What needs to be done
Working through the lines below, return each one that holds "开户交易".
::: Exercise inputs :::
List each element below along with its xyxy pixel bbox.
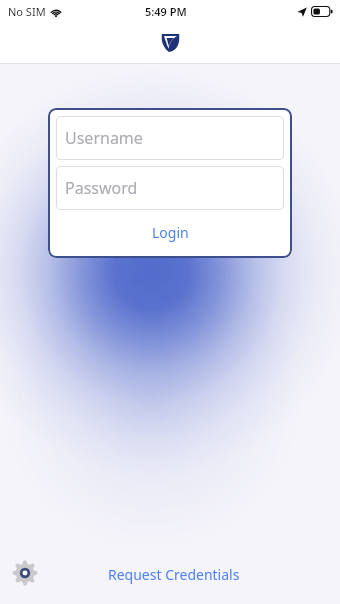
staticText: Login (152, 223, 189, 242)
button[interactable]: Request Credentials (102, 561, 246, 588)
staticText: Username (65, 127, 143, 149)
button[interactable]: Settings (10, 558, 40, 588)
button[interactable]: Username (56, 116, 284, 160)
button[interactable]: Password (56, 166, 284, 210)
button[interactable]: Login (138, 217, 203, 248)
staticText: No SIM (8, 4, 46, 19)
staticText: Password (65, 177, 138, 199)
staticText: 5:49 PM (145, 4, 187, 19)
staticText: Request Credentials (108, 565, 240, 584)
:::
::: Exercise inputs :::
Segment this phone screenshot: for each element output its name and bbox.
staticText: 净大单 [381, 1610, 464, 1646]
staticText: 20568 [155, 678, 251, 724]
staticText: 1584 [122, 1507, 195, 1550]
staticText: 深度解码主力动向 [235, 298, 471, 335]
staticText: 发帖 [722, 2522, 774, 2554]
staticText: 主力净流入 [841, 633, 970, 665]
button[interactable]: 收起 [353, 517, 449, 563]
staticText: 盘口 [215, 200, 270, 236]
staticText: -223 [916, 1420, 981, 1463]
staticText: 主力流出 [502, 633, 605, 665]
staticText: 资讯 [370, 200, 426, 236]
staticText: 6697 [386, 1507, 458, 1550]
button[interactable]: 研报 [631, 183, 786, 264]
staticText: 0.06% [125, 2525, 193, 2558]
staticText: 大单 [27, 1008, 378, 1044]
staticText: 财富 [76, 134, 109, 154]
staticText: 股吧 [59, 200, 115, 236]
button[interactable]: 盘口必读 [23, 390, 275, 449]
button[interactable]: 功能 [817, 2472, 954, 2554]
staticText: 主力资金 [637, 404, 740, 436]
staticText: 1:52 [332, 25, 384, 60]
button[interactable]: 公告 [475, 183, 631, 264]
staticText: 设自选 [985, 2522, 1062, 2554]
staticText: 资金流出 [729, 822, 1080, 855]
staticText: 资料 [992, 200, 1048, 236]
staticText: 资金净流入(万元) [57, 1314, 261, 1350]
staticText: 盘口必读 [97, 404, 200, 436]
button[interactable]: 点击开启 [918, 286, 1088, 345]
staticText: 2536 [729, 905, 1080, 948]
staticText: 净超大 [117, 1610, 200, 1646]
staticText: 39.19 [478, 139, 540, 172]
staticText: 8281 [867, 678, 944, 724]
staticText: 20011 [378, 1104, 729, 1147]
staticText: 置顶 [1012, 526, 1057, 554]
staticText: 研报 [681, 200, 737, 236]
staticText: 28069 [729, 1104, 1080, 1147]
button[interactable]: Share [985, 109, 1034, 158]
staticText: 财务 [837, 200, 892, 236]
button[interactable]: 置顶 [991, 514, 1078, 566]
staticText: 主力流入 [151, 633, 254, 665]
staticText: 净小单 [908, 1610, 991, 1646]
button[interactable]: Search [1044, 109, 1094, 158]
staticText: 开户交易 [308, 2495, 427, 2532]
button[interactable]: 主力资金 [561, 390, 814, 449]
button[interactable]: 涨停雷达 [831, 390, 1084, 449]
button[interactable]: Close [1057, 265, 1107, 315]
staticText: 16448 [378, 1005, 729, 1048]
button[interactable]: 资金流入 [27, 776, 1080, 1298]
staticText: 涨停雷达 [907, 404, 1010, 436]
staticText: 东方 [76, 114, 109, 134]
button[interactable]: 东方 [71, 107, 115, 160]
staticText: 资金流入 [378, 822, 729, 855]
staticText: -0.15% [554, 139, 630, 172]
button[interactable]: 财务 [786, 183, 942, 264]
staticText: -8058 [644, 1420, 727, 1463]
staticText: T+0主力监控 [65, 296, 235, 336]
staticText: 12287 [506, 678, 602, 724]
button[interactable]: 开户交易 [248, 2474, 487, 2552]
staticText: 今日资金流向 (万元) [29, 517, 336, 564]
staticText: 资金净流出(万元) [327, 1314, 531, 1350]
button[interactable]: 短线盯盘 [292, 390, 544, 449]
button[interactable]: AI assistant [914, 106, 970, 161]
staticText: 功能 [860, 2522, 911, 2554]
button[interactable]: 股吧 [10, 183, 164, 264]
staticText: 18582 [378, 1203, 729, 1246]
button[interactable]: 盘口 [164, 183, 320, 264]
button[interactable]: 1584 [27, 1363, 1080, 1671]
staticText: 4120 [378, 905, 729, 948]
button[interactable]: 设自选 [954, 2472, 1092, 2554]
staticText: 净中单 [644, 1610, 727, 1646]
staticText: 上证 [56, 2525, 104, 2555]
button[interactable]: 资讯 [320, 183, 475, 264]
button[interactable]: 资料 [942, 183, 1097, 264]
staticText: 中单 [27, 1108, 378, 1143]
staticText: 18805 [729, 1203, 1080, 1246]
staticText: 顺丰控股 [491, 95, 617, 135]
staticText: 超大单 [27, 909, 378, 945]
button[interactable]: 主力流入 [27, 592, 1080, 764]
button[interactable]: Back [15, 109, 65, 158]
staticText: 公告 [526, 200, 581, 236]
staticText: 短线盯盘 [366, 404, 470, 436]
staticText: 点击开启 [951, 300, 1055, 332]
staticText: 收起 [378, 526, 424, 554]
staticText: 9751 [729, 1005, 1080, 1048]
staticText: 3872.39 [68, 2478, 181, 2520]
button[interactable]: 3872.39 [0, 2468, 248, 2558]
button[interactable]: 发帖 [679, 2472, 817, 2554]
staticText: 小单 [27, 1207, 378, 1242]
:::
Result of this task
staticText: 开户交易 [308, 2495, 427, 2532]
button[interactable]: 开户交易 [248, 2474, 487, 2552]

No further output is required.